Une opinion d’Olivier De Schutter, professeur à l’UCLouvain, membre du Comité des droits économiques, sociaux et culturels de l’Onu.

La situation actuelle appelle à un changement de nos modes de vie. Depuis cette décision prise de tourner le dos aux voyages en avion, d’être un peu moins complice, un peu plus cohérent, je vire sobre et heureux.

Article issu de La Libre.be

Je ne prends plus l’avion depuis cet été, l’été de mes cinquante ans. Une journaliste de La Libre Belgique l’apprend, elle s’en étonne, on me demande d’en faire une tribune : la voici.

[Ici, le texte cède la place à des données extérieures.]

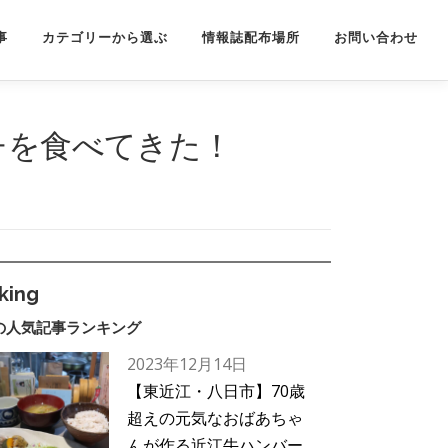
事
カテゴリーから選ぶ
情報誌配布場所
お問い合わせ
チを食べてきた！
king
の人気記事ランキング
2023年12月14日
【東近江・八日市】70歳
超えの元気なおばあちゃ
んが作る近江牛ハンバー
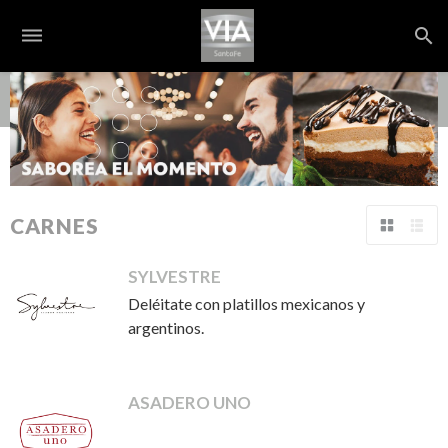
dehaze
search
S
CARNES
Tabla
Lista
SYLVESTRE
Deléitate con platillos mexicanos y
argentinos.
ASADERO UNO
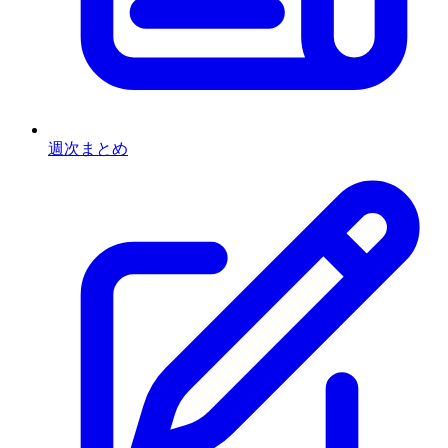
週次まとめ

Position inconfortable. Le choix de ne plus prendre l’avion, je l’aurais souhaité discret. Dans son très beau texte La Lenteur, Kundera met en scène la figure d’un « danseur » qui fait le don généreux de son salaire à la lutte contre la faim et met au défi les autres de l’imiter : il gagne ainsi la bataille de l’image. Mais je n’ai aucun don pour la danse. Je ne mets personne au défi. Il est vrai que ne plus prendre l’avion, surtout quand on est sur les circuits académiques et qu’on exerce un mandat aux Nations unies, c’est difficile : cela oblige à des choix, et cela expose à l’incompréhension. Il n’y a pourtant rien d’héroïque dans ce changement, il n’y a rien de sacrificiel dans cette attitude, et il n’y a aucun reproche, même implicite, à celles et ceux qui pensent que pour eux, ce passage est prématuré.

Ni danse, ni jeu

Non, rien de tout cela. Je ne danse, ni ne joue. Je ne prends plus l’avion, en fait, par souci de confort, et par souci de cohérence.

Je m’explique. J’ai consacré les quinze dernières années de ma vie à la transition écologique et sociale. J’en suis venu à plusieurs constats.

Quelques constats

Un : sortir de l’impasse ne sera pas possible uniquement par un saut technologique. Les progrès que permettent les technologies « vertes » ou « propres » sont limités. Les spécialistes de la transition énergétique le savent bien : plus l’on optimise l’utilisation d’une ressource, plus sa consommation risque d’augmenter, venant parfois annuler les gains environnementaux que le progrès technologique permet. Là où le gain d’efficacité se traduit en économies budgétaires, les économies ainsi réalisées sont souvent investies dans d’autres postes parfois eux aussi gourmands en énergie. De plus, un phénomène de déculpabilisation pousse l’individu, et la société en général, à une utilisation accrue de la ressource. Cela s’appelle l’ »effet rebond ». Les technologies permettant d’aller vers une société bas carbone sont indispensables, mais sans changement de modes de vie, elles ne seront que d’un faible secours. Le progrès technique promu dans le cadre d’une « croissance verte » ne fournit pas une réponse à la hauteur des enjeux.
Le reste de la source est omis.